→ WORK TO COMPLETE
Every line of the records that holds the word "Здравствуйте" should be copied out.

---------- AVAILABLE RECORDS

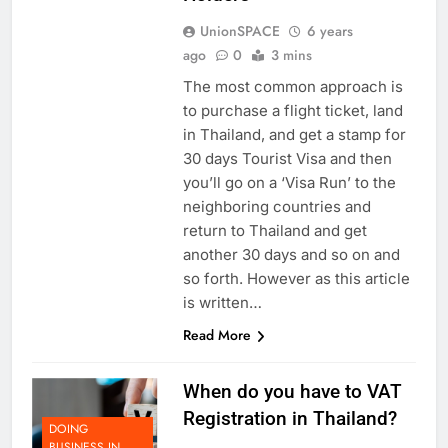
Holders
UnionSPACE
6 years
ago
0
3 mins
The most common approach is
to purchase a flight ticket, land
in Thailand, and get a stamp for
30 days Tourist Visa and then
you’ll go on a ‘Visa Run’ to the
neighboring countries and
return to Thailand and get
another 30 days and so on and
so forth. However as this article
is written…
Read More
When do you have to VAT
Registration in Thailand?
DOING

--------------------
---------- AVAILABLE RECORDS

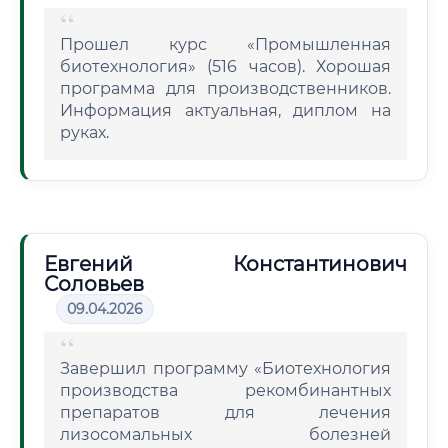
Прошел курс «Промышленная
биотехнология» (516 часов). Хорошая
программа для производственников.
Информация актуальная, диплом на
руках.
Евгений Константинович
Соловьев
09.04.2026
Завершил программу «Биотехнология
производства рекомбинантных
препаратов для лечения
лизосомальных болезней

--------------------
---------- AVAILABLE RECORDS

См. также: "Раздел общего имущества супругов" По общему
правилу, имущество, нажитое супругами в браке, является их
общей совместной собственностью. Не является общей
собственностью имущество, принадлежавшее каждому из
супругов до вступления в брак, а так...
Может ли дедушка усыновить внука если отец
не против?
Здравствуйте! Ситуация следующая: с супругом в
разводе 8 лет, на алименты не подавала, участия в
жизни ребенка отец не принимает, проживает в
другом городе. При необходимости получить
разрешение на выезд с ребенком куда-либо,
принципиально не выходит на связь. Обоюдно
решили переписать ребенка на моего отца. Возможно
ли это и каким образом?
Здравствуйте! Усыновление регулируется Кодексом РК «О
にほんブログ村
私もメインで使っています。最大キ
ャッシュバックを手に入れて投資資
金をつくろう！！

--------------------

→ OUTPUT OF THE EXERCISE
Здравствуйте! Ситуация следующая: с супругом в
Здравствуйте! Усыновление регулируется Кодексом РК «О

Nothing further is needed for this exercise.